**Assignment**
Please return each of the entries below exactly as they appear.

**Source material**

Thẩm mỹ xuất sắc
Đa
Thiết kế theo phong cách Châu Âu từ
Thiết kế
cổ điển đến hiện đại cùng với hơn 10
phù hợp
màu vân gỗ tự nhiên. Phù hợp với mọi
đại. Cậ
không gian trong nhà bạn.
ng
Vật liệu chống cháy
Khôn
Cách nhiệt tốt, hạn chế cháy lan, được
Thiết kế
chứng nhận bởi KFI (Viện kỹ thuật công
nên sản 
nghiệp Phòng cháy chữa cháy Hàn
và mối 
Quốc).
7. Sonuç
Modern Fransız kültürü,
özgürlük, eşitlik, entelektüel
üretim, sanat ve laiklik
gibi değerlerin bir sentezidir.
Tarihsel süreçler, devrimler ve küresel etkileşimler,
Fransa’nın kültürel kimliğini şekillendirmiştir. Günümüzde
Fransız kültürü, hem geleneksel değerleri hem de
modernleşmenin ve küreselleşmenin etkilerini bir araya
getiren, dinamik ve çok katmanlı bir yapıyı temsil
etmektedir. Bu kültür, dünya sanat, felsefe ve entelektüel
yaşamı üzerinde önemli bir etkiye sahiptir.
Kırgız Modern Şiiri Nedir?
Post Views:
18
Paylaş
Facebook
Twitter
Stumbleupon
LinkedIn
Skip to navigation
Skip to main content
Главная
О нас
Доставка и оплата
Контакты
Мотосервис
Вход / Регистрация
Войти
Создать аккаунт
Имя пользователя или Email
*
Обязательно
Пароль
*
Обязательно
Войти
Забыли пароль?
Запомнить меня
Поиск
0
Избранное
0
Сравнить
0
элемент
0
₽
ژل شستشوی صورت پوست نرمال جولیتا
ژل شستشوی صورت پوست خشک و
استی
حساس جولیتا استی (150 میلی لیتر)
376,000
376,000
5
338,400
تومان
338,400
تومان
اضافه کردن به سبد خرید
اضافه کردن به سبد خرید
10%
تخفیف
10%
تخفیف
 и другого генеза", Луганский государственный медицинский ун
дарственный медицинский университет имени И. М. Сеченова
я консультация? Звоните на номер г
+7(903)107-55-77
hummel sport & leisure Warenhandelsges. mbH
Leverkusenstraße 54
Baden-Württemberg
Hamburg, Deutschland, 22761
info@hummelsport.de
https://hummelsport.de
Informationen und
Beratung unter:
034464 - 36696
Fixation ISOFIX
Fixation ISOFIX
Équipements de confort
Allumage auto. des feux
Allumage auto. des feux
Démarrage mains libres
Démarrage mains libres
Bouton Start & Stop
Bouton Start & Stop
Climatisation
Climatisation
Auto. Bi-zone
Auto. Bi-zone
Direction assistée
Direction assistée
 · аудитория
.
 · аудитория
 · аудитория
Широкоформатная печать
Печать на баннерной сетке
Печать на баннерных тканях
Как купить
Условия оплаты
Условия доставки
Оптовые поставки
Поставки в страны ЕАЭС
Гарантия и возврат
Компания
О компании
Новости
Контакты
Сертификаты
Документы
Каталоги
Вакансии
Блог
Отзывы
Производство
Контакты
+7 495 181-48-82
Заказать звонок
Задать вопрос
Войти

**Answer for this exercise**
Thẩm mỹ xuất sắc
Đa
Thiết kế theo phong cách Châu Âu từ
Thiết kế
cổ điển đến hiện đại cùng với hơn 10
phù hợp
màu vân gỗ tự nhiên. Phù hợp với mọi
đại. Cậ
không gian trong nhà bạn.
ng
Vật liệu chống cháy
Khôn
Cách nhiệt tốt, hạn chế cháy lan, được
Thiết kế
chứng nhận bởi KFI (Viện kỹ thuật công
nên sản 
nghiệp Phòng cháy chữa cháy Hàn
và mối 
Quốc).
7. Sonuç
Modern Fransız kültürü,
özgürlük, eşitlik, entelektüel
üretim, sanat ve laiklik
gibi değerlerin bir sentezidir.
Tarihsel süreçler, devrimler ve küresel etkileşimler,
Fransa’nın kültürel kimliğini şekillendirmiştir. Günümüzde
Fransız kültürü, hem geleneksel değerleri hem de
modernleşmenin ve küreselleşmenin etkilerini bir araya
getiren, dinamik ve çok katmanlı bir yapıyı temsil
etmektedir. Bu kültür, dünya sanat, felsefe ve entelektüel
yaşamı üzerinde önemli bir etkiye sahiptir.
Kırgız Modern Şiiri Nedir?
Post Views:
18
Paylaş
Facebook
Twitter
Stumbleupon
LinkedIn
Skip to navigation
Skip to main content
Главная
О нас
Доставка и оплата
Контакты
Мотосервис
Вход / Регистрация
Войти
Создать аккаунт
Имя пользователя или Email
*
Обязательно
Пароль
*
Обязательно
Войти
Забыли пароль?
Запомнить меня
Поиск
0
Избранное
0
Сравнить
0
элемент
0
₽
ژل شستشوی صورت پوست نرمال جولیتا
ژل شستشوی صورت پوست خشک و
استی
حساس جولیتا استی (150 میلی لیتر)
376,000
376,000
5
338,400
تومان
338,400
تومان
اضافه کردن به سبد خرید
اضافه کردن به سبد خرید
10%
تخفیف
10%
تخفیف
 и другого генеза", Луганский государственный медицинский ун
дарственный медицинский университет имени И. М. Сеченова
я консультация? Звоните на номер г
+7(903)107-55-77
hummel sport & leisure Warenhandelsges. mbH
Leverkusenstraße 54
Baden-Württemberg
Hamburg, Deutschland, 22761
info@hummelsport.de
https://hummelsport.de
Informationen und
Beratung unter:
034464 - 36696
Fixation ISOFIX
Fixation ISOFIX
Équipements de confort
Allumage auto. des feux
Allumage auto. des feux
Démarrage mains libres
Démarrage mains libres
Bouton Start & Stop
Bouton Start & Stop
Climatisation
Climatisation
Auto. Bi-zone
Auto. Bi-zone
Direction assistée
Direction assistée
 · аудитория
.
 · аудитория
 · аудитория
Широкоформатная печать
Печать на баннерной сетке
Печать на баннерных тканях
Как купить
Условия оплаты
Условия доставки
Оптовые поставки
Поставки в страны ЕАЭС
Гарантия и возврат
Компания
О компании
Новости
Контакты
Сертификаты
Документы
Каталоги
Вакансии
Блог
Отзывы
Производство
Контакты
+7 495 181-48-82
Заказать звонок
Задать вопрос
Войти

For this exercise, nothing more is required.